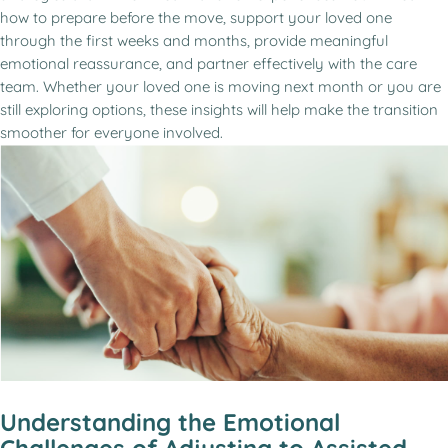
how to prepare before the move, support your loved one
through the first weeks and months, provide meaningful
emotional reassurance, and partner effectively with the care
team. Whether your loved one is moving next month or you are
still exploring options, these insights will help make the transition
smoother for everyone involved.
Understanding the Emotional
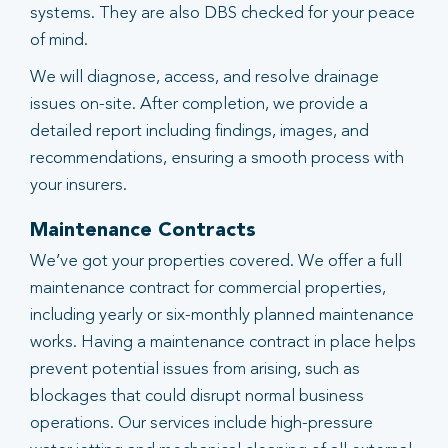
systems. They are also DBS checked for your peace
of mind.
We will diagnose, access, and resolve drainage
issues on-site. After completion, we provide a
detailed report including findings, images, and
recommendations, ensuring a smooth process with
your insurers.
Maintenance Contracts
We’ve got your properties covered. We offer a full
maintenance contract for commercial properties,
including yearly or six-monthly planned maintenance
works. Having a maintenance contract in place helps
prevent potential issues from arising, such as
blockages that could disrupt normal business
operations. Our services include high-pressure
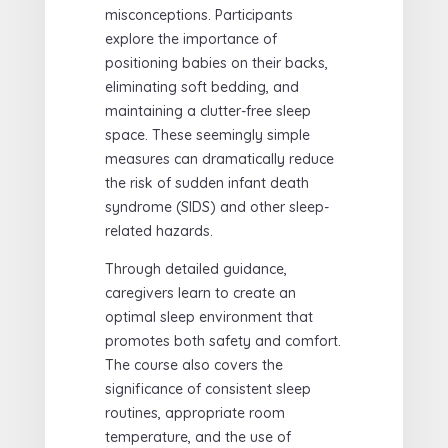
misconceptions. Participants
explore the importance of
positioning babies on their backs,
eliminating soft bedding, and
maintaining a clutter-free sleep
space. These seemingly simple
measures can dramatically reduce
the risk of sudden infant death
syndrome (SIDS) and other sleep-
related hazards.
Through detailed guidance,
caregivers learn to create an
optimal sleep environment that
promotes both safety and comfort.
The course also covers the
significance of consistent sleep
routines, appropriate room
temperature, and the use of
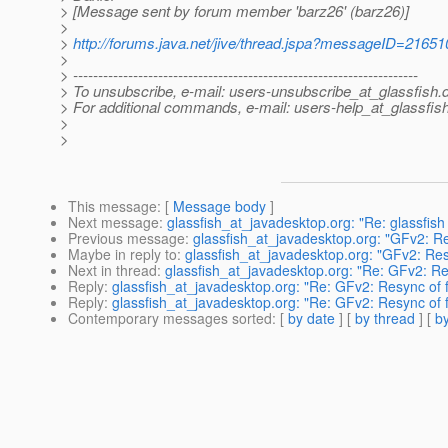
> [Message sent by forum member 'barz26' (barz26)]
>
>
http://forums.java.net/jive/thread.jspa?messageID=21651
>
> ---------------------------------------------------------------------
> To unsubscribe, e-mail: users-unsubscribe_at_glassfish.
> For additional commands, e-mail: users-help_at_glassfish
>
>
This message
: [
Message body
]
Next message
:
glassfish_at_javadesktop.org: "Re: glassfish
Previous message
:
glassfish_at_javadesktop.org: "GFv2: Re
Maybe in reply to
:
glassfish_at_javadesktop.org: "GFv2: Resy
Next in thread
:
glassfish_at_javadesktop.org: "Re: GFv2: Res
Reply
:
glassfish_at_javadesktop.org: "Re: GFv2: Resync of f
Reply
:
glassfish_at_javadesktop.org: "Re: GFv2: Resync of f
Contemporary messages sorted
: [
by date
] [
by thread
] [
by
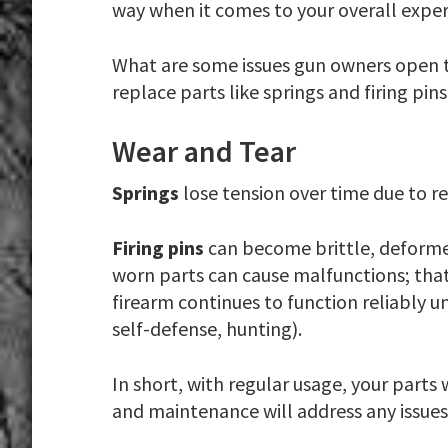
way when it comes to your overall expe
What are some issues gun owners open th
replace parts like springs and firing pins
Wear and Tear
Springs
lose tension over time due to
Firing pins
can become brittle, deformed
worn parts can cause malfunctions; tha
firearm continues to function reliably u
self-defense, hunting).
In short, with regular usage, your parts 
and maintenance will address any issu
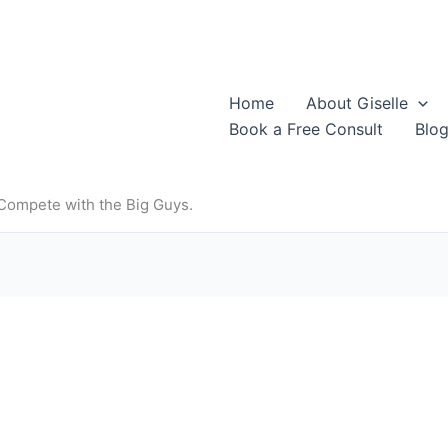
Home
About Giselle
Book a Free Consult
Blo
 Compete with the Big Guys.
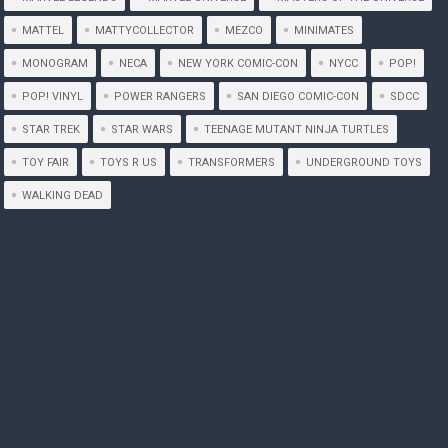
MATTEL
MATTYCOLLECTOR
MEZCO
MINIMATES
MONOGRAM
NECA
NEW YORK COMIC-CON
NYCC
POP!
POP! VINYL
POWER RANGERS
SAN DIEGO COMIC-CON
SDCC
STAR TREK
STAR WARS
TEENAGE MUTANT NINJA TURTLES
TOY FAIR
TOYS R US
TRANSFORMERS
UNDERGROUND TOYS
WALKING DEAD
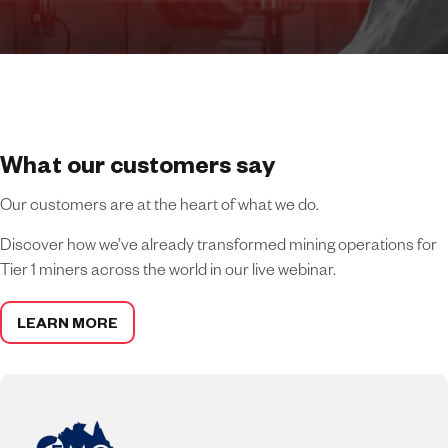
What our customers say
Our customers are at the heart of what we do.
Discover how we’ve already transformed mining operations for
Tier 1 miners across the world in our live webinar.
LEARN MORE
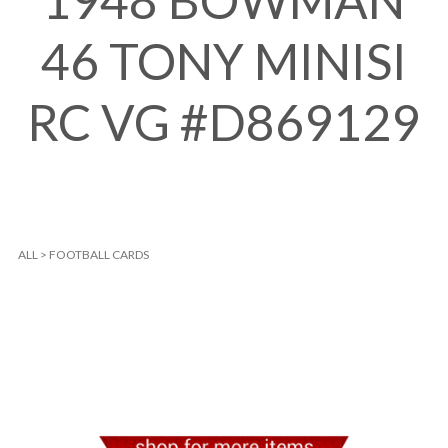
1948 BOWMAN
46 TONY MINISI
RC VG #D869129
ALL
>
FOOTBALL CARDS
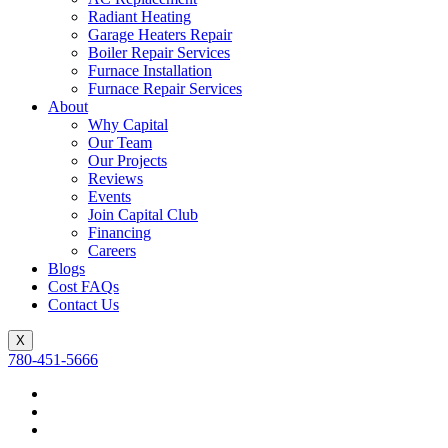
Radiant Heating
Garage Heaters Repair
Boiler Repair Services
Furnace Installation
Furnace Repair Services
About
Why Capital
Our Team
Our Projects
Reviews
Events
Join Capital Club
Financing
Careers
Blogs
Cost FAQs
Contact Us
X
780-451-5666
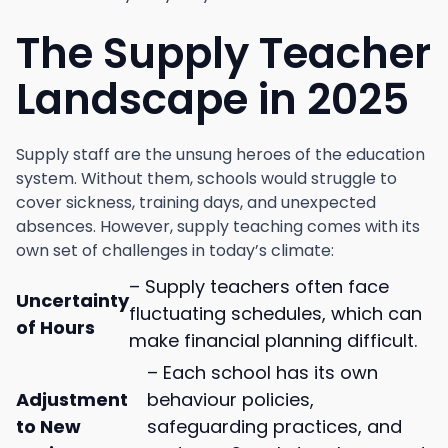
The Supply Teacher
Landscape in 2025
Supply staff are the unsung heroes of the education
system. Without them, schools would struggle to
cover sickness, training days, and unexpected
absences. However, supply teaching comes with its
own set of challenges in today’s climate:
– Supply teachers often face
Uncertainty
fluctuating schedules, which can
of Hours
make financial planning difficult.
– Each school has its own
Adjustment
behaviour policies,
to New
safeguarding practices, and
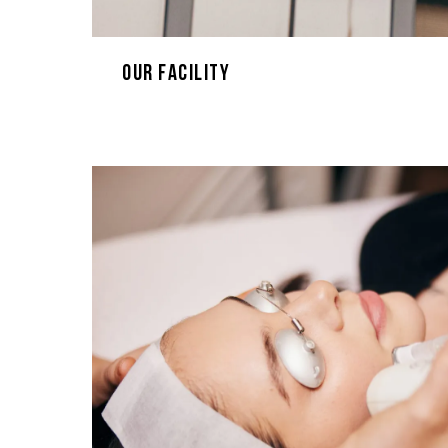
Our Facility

---

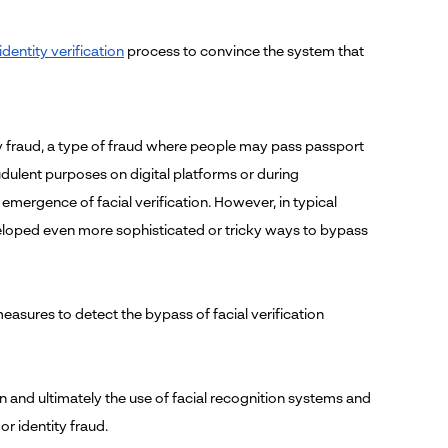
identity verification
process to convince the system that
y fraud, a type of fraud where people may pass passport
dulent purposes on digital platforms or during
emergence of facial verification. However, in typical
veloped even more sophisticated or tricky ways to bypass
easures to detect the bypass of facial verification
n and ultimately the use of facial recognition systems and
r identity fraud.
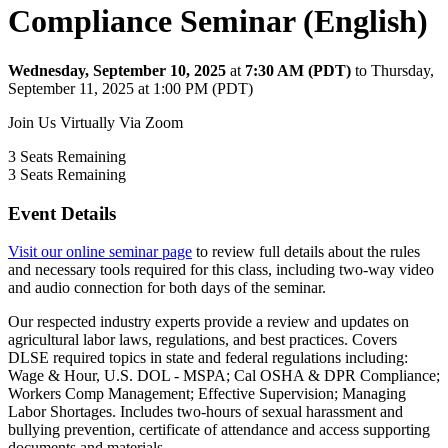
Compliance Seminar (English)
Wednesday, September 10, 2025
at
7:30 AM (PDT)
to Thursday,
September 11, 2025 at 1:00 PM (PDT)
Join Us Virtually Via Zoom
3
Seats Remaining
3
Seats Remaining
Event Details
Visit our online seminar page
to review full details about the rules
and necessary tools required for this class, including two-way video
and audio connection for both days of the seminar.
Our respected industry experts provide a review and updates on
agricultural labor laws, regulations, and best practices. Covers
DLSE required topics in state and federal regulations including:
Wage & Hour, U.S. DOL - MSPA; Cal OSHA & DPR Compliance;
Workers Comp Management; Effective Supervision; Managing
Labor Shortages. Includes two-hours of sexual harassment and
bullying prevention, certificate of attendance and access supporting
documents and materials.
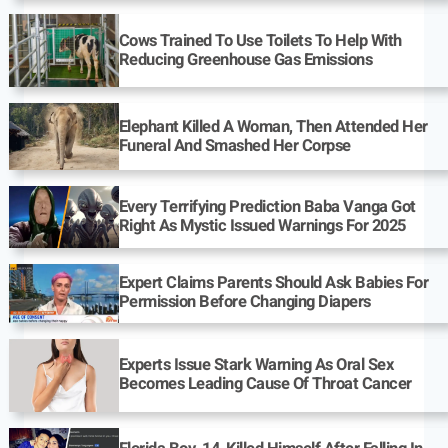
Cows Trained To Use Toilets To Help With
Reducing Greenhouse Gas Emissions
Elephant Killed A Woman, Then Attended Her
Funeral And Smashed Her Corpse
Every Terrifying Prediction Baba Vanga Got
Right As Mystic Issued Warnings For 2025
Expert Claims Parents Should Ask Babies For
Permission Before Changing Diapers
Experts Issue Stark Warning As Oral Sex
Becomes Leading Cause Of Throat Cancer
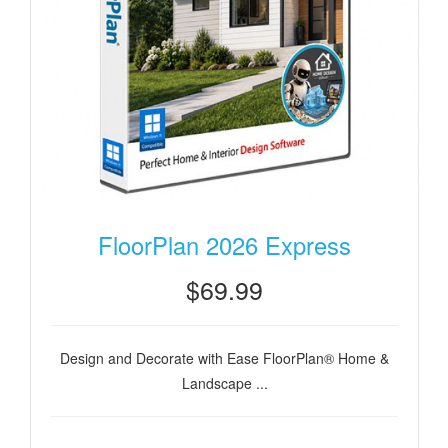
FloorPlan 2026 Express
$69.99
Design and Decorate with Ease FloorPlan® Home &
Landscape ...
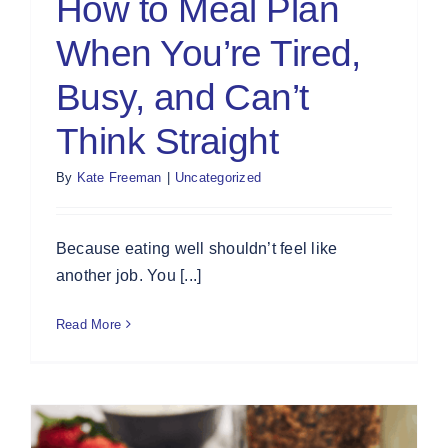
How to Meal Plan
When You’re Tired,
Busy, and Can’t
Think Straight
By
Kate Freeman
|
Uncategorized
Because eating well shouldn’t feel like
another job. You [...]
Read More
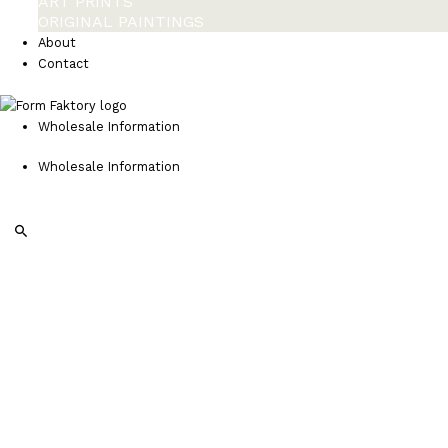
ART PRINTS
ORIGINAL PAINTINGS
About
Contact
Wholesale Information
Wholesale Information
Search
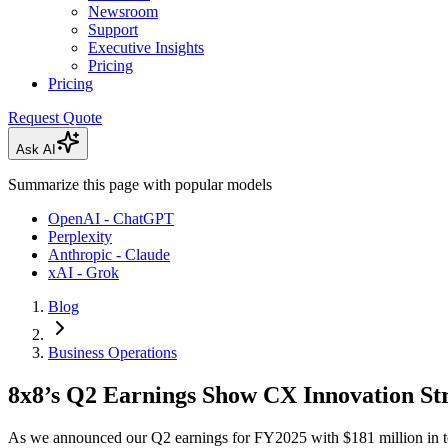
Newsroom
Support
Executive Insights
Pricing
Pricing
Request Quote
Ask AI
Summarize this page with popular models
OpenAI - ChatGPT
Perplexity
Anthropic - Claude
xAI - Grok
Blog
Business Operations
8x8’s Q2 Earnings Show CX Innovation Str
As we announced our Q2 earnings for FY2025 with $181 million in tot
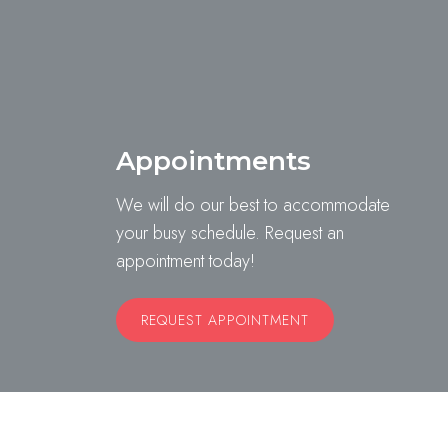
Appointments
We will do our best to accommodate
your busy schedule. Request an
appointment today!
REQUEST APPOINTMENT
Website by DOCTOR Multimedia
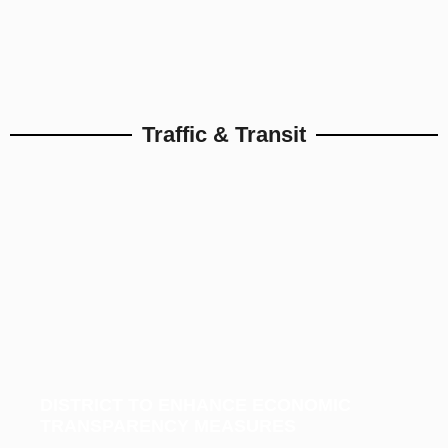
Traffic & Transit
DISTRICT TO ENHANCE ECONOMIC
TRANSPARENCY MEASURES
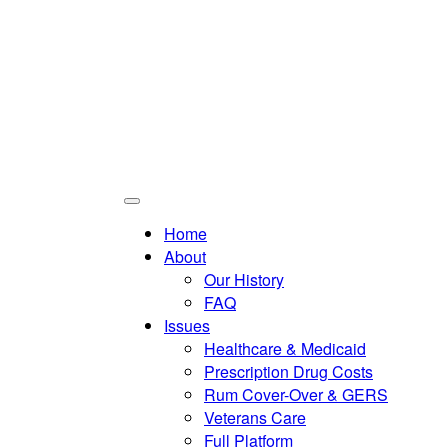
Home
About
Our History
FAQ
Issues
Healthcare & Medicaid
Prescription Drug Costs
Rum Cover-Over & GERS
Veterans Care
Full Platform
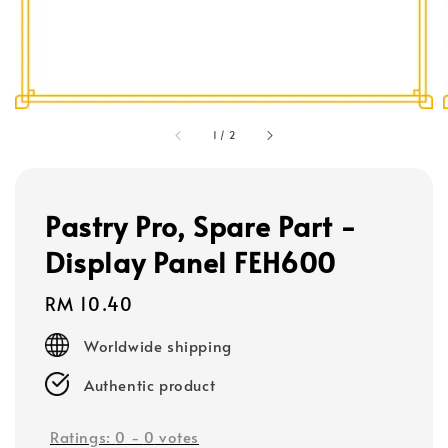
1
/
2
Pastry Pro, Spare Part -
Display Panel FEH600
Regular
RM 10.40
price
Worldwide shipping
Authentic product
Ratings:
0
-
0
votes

WHAT THE TASK REQUIRES.
Everything between and including the line above containing "through the first" and the line containing "issues on-site. After" should be reproduced exactly, with pictures excluded.

EXERCISE OUTPUT.
through the first weeks and months, provide meaningful
emotional reassurance, and partner effectively with the care
team. Whether your loved one is moving next month or you are
still exploring options, these insights will help make the transition
smoother for everyone involved.
Understanding the Emotional
systems. They are also DBS checked for your peace
of mind.
We will diagnose, access, and resolve drainage
issues on-site. After completion, we provide a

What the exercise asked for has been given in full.